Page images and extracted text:
········

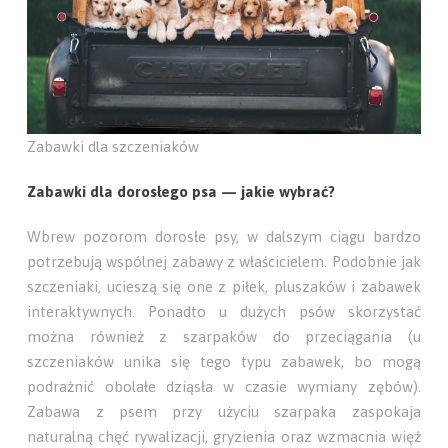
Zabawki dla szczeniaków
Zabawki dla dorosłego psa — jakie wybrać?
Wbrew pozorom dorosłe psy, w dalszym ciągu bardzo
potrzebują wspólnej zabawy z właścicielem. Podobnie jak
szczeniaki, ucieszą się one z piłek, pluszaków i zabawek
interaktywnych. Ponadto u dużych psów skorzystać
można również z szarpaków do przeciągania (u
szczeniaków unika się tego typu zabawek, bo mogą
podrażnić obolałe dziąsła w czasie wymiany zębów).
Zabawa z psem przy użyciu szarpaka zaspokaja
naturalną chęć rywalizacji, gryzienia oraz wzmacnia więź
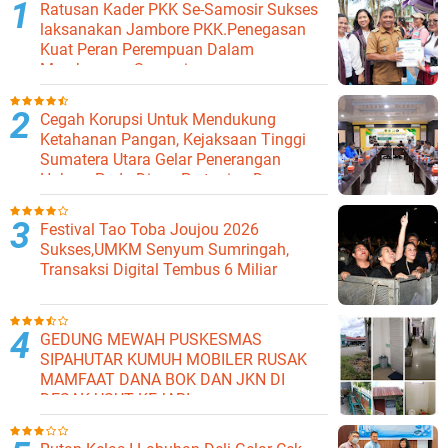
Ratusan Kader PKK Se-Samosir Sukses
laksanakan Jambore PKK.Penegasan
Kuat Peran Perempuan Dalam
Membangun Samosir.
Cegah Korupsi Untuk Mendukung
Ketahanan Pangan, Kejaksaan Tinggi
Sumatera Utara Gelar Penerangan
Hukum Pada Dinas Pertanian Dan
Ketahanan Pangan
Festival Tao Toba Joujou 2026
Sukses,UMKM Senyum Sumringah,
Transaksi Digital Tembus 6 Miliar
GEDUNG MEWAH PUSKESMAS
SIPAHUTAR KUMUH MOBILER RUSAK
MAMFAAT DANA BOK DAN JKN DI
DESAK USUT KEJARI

········

> TASK BRIEF
Beginning with the line that has "GEDUNG MEWAH PUSKESMAS", set down every line of the entries above through the final one, unchanged.

> TASK RESULT
GEDUNG MEWAH PUSKESMAS
SIPAHUTAR KUMUH MOBILER RUSAK
MAMFAAT DANA BOK DAN JKN DI
DESAK USUT KEJARI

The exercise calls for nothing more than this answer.